DATA TO PROCESS: Begin

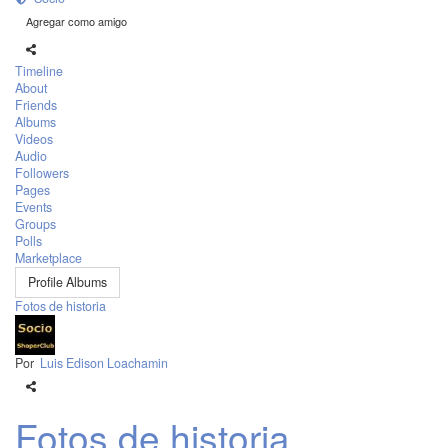
Agregar como amigo
Timeline
About
Friends
Albums
Videos
Audio
Followers
Pages
Events
Groups
Polls
Marketplace
Profile Albums
Fotos de historia
Por
Luis Edison Loachamin
Fotos de historia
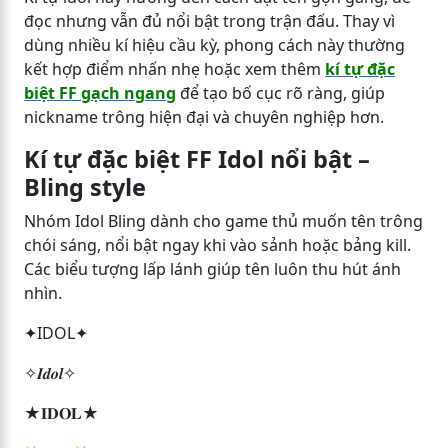
đọc nhưng vẫn đủ nổi bật trong trận đấu. Thay vì
dùng nhiều kí hiệu cầu kỳ, phong cách này thường
kết hợp điểm nhấn nhẹ hoặc xem thêm
kí tự đặc
biệt FF gạch ngang
để tạo bố cục rõ ràng, giúp
nickname trông hiện đại và chuyên nghiệp hơn.
Kí tự đặc biệt FF Idol nổi bật –
Bling style
Nhóm Idol Bling dành cho game thủ muốn tên trông
chói sáng, nổi bật ngay khi vào sảnh hoặc bảng kill.
Các biểu tượng lấp lánh giúp tên luôn thu hút ánh
nhìn.
✦IDOL✦
✧𝑰𝒅𝒐𝒍✧
★𝐈𝐃𝐎𝐋★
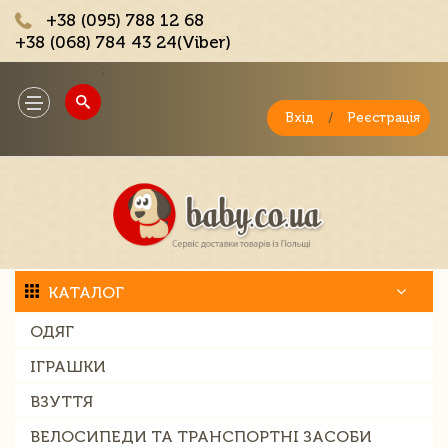
+38 (095) 788 12 68
+38 (068) 784 43 24(Viber)
;
Toggle
navigation
Вхід
/
Реєстрація
КАТАЛОГ
ОДЯГ
ІГРАШКИ
ВЗУТТЯ
ВЕЛОСИПЕДИ ТА ТРАНСПОРТНІ ЗАСОБИ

DATA TO PROCESS: End

### WHAT YOU SHOULD DO
Print all of the records shown above exactly, leaving out each picture.

### PROBLEM SOLUTION
Agregar como amigo
Timeline
About
Friends
Albums
Videos
Audio
Followers
Pages
Events
Groups
Polls
Marketplace
Profile Albums
Fotos de historia
Por
Luis Edison Loachamin
Fotos de historia
đọc nhưng vẫn đủ nổi bật trong trận đấu. Thay vì
dùng nhiều kí hiệu cầu kỳ, phong cách này thường
kết hợp điểm nhấn nhẹ hoặc xem thêm
kí tự đặc
biệt FF gạch ngang
để tạo bố cục rõ ràng, giúp
nickname trông hiện đại và chuyên nghiệp hơn.
Kí tự đặc biệt FF Idol nổi bật –
Bling style
Nhóm Idol Bling dành cho game thủ muốn tên trông
chói sáng, nổi bật ngay khi vào sảnh hoặc bảng kill.
Các biểu tượng lấp lánh giúp tên luôn thu hút ánh
nhìn.
✦IDOL✦
✧𝑰𝒅𝒐𝒍✧
★𝐈𝐃𝐎𝐋★
+38 (095) 788 12 68
+38 (068) 784 43 24(Viber)
;
Toggle
navigation
Вхід
/
Реєстрація
КАТАЛОГ
ОДЯГ
ІГРАШКИ
ВЗУТТЯ
ВЕЛОСИПЕДИ ТА ТРАНСПОРТНІ ЗАСОБИ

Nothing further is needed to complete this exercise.